PROVIDED RECORDS>
##############################

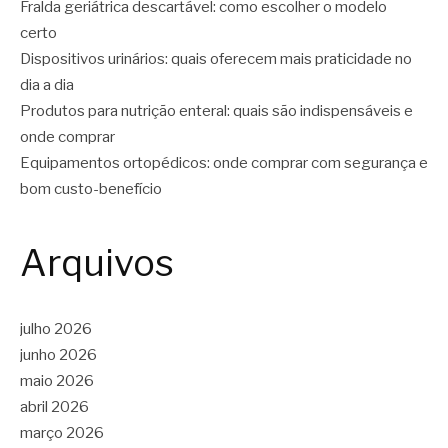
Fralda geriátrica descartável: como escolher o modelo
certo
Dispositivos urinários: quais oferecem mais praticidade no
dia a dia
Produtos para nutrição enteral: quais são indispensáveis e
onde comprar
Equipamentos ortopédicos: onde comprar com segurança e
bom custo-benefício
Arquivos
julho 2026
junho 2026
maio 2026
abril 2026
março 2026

##############################

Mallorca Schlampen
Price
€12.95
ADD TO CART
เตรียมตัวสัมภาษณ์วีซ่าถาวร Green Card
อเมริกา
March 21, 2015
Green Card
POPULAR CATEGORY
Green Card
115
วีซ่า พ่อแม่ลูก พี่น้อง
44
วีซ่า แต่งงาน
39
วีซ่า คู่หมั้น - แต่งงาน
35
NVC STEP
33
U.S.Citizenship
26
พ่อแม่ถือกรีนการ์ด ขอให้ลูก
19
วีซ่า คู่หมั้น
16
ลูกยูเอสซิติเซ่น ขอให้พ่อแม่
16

##############################

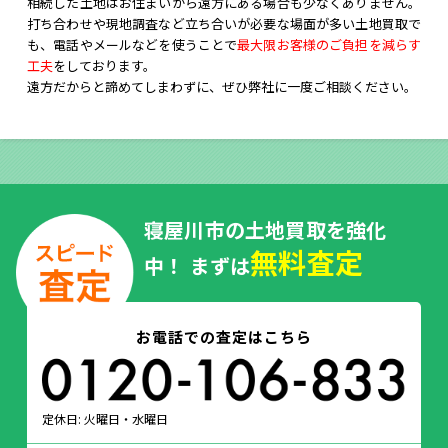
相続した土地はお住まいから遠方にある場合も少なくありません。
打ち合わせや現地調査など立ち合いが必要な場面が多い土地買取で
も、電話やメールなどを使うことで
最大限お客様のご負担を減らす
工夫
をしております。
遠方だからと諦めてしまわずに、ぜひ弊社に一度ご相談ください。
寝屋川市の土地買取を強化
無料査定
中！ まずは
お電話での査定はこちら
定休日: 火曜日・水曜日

##############################

WORK TO BE COMPLETED> Work out how many lines of the data hold the string "ขอให". Reply with that number alone.

TASK RESPONSE> 2